There are programs users can use to analyze a proposal in response to a formal request for proposals or tools that can be used for estimating how many items of a certain kind (electrical outlets, for example, or hallway lights in a building) are needed for a particular construction project.
About every six months, the organization holds a membership meeting focusing on AI, offering suggestions for how to apply some of the best AI tools that currently exist, including software that handles tasks such as generating daily project update reports.
“AI has been helpful in speeding up more rote tasks such as developing agendas and as an initial review of written responses and narratives, but in its current state AI is most useful in a reactionary role rather than generative,” says Senior Architect David Popiel.
Jack Danberg, a Bettisworth North architect, says industry software is increasingly incorporating AI features, but Bettisworth remains fairly conservative about how it uses them.
“We’re trying to use it to lead to a better service for the client and an elevated product. Our biggest use is helping us with what we would consider more of the mundane tasks: basic spell check, consistency, tone, messaging. As far as the design side of it, it’s very exciting to see where it’s going, but it’s still early days for that,” Danberg says.
ChungTse Lin, an architect in Bettisworth’s Fairbanks office, says AI is useful in calculations. He and Popiel note that the company can use AI for staffing a project, and for other calculations one might develop using an Excel spreadsheet.
“AI can help with that and make it go quite a bit quicker,” Popiel says.
If the company is designing an energy efficient building that incorporates daylighting—minimizing the need for electrical lighting by incorporating natural light—AI can help calculate what percentage of the outer wall should be windows.
“We’re heading to a time where we can talk to our design software and ask what percentage of my design is glazing,” Danberg notes.
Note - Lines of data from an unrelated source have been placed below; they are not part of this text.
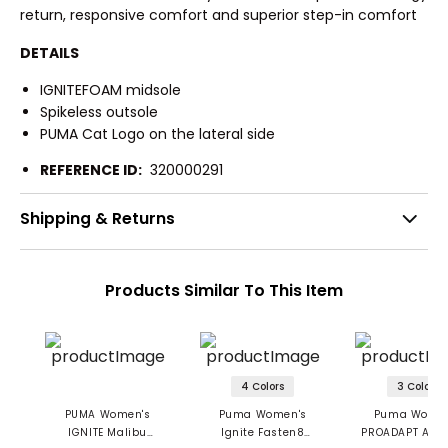
return, responsive comfort and superior step-in comfort
DETAILS
IGNITEFOAM midsole
Spikeless outsole
PUMA Cat Logo on the lateral side
REFERENCE ID:
320000291
Shipping & Returns
Products Similar To This Item
4 Colors
3 Colors
PUMA Women's
Puma Women's
Puma Women
IGNITE Malibu
Ignite Fasten8
PROADAPT Alph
Lin says the tools are not far off—currently, an architect needs to add in parameters and get a response from AI; soon, AI will be able to generate what parameters are needed to make that calculation on its own.
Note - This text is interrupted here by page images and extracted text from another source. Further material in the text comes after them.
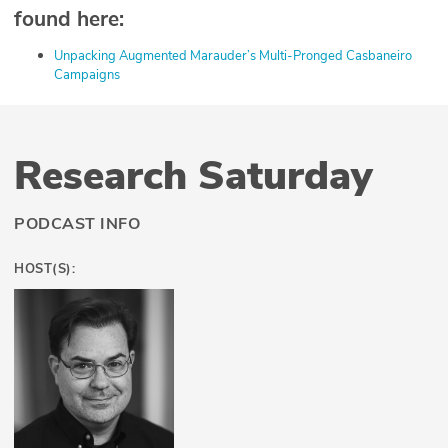
found here:
⁠Unpacking Augmented Marauder’s Multi-Pronged Casbaneiro
Campaigns⁠
Research Saturday
PODCAST INFO
HOST(S):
However, skepticism about reliability of data remains. In the “daylighting” example, is AI equipped to understand how little daylight Alaska receives in the winter and incorporate that into the calculation, for example?
“There are so many unique things for designing here, and AI needs to build for that,” Popiel notes.
“Alaska is not just Alaska,” adds Lin. “There’s Fairbanks, Anchorage, Southeast… There isn’t just one design. Alaska is pretty unique; we have very different regions.”
Bettisworth North

“It feels like the majority of AI influence is around the edges; find a specific data set you can put pretty good parameters around,” notes Popiel.
But the tools are advancing, Danberg says. Seemingly every new or updated software program is incorporating AI into its design to create a dialog between user and software.
“The big shift, fundamentally, with AI is, across the board, it’s going to revolutionize people’s relationship with software,” Danberg says. “You don’t have to learn to use the tools within a software program; you just need to learn how to talk to the software. We’re not there yet, but there is really some amazing data coming out.”
Bettisworth North, like many other architecture and engineering firms, is actively studying AI to find ways to use the technology to improve efficiency, customer relations, and to perform better as a whole. Employees there have discussed how to engage with and grow AI use, Popiel says. Marketing and Proposal Manager Sue Gillespie says more than three-quarters of the Bettisworth North staff have participated in some sort of AI training, whether at conferences and seminars or elsewhere.
“It’s a firm-wide focus; everybody is kind of excited about it, everyone is intrigued by it,” Gillespie says.
Popiel adds, “AI is here; you have almost a responsibility to understand the impact and engage with it, it’s such a fundamental change.”